Beader From blingy baseball caps to traditional moccasins, Dolly Martel’s sought-after designs are helping her give back to her community

by SARAH SWAN WHEN DOLLY MARTEL opened the door she had tears in

her eyes. “I’m so sorry,” she laughed. “I just got home from a psychic reading and I’m very emotional.” Dolly’s niece is Brittany Martel, the Hay River woman who was reported missing in June. Her body was found in late July near Merritt, B.C. Dolly was very involved in planning the funeral, raising funds to cover the costs and acting as the media spokesperson for the grieving family.

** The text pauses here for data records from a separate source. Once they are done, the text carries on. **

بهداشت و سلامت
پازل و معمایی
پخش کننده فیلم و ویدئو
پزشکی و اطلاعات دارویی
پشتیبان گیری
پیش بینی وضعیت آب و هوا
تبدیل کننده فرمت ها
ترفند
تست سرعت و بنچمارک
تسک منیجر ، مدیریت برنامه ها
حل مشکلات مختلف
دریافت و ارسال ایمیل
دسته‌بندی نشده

She visited the psychic in search of rest and closure. “Yes” she said, laughing and crying at the same time. “I have my answers. It’s a good day.” Martel grew up on the K’atl’Odeeche First Nation Reserve, as part of a strong, close family. She is the daughter of Ruby Martel, and her father Pat Martel was the reserve’s eighth chief. She now lives in Yellowknife with her partner Michael Fatt, also an artist, and their little dog Smudge.

38 EDGEYK

Dolly picked up sewing skills from watching her grandmother and aunties when she was young. She was greatly inspired by the beadwork of her older sister Ruth, especially the way she blended colours. While most beaders plan their designs and make drawings first, Dolly prefers to work instinctually. “Beading is very natural to me,” she said. “If a design is not going well, I just give myself some space, take some time to breathe, and then things work out.” Dolly has a wide-ranging portfolio and occasionally takes commissions. She’s made traditional moccasins, fashion-forward chokers and necklaces, dream catchers, purses, even blingy beaded baseball caps. She has many clients, of all ages, from such far-flung places as Holland and Texas. Recently she was awarded her first grant to purchase moosehide. Success though, has not gone to her head. Rather, she uses her creative gifts as a way help


communities in need, donating both work and profits. “I’ve had my share of addictions and I’ve hurt a lot of people. But I’ve made amends. Many people helped me out along the way, so I feel like I want to give back.” Dolly is shy, but is very open about her life story and her time in treatment. When she speaks, her courage and sense of self are palpable. She’s been sober for four years. “I’m here for a reason. God is with me 24-7. If he put me on this earth to sew, that’s what I’m going to do!”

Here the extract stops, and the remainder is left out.